魚卵はスーパーでも販売されている数の子、いくら、からすみの3種類を選びました。
ワインはスパークリングワイン、白ワイン、オレンジワイン、赤ワインなど様々な種類を用意し、魚卵とのペアリングを探りました。
魚卵は本当にワインと合わないのか?!検証結果
実際に検証してみると、やはり多くの組み合わせで魚卵特有の生臭さが表れるという結果に。

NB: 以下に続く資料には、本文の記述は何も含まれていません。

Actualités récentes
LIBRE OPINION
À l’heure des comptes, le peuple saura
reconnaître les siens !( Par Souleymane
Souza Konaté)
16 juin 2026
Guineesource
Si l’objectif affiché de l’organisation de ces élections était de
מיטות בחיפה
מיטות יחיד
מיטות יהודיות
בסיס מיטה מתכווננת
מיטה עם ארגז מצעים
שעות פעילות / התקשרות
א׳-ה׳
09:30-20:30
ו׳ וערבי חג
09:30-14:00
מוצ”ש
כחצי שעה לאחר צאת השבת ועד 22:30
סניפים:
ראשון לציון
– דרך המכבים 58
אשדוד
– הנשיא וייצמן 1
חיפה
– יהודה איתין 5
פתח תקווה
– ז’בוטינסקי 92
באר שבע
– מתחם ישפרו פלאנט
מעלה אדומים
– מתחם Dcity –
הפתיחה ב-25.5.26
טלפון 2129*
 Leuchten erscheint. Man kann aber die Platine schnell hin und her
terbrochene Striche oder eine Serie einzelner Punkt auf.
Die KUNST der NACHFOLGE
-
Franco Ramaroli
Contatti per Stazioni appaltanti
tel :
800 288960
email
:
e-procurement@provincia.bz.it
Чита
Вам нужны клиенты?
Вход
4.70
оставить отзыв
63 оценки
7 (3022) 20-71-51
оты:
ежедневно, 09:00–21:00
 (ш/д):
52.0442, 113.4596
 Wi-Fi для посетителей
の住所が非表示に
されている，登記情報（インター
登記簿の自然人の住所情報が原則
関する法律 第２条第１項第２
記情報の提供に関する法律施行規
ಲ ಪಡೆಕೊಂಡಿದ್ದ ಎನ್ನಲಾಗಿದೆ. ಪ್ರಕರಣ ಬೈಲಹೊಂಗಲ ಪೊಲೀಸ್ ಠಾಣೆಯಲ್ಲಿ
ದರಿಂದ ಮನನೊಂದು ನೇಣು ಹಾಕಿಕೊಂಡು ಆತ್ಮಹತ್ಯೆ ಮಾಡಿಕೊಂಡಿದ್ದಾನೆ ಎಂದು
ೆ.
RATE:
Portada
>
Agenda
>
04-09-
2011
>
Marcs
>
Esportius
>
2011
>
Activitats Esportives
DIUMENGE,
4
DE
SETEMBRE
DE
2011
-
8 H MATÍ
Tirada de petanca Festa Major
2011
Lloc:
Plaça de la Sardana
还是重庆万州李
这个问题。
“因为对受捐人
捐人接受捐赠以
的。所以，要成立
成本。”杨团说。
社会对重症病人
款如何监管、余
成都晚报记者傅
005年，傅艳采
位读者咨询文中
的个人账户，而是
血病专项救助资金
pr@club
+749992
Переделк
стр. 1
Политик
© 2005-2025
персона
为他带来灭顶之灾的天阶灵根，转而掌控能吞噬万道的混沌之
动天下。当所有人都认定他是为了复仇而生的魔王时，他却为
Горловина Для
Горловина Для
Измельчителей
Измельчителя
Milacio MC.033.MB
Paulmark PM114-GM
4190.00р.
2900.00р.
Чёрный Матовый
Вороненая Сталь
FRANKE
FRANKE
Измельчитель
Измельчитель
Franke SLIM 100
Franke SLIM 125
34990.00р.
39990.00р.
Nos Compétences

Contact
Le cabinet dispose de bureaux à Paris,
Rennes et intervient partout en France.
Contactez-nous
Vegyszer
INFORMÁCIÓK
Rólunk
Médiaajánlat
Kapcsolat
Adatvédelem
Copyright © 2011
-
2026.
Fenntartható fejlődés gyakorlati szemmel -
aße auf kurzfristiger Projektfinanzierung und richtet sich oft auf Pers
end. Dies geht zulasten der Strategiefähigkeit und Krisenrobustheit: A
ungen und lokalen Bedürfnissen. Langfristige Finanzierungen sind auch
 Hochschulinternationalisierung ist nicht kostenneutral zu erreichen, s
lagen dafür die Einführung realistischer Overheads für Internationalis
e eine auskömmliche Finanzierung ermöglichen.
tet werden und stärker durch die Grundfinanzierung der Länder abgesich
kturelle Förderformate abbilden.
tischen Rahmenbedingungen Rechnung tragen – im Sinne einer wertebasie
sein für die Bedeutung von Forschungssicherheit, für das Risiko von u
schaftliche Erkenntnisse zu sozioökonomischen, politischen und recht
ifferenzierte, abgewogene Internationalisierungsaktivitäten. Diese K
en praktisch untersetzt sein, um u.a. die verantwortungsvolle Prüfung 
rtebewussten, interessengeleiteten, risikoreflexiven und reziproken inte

しかし組み合わせによっては生臭さを感じず、相性が良いペアリングを見つけることができたのでご紹介します!
ペアリングが成立した組み合わせはこちら!
いくら
鮭や鱒の卵であるいくら。そのプチプチした食感と噛んだ後にじゅわっと出てくる特有の旨味はいくらならではの美味しさですよね。
今回の実験では、スーパーでよく売られている醤油漬けのものを用意しました。
ペアリングの結果、相性が良かったのはジョージアで造られるオレンジワイン、ヴィノテッラ・ルカツィテリ。
いくらの旨味や醤油のニュアンスと、このオレンジワインのもつ出汁感との相性がとても良く、まるで一つの料理を味わっているような気分でした。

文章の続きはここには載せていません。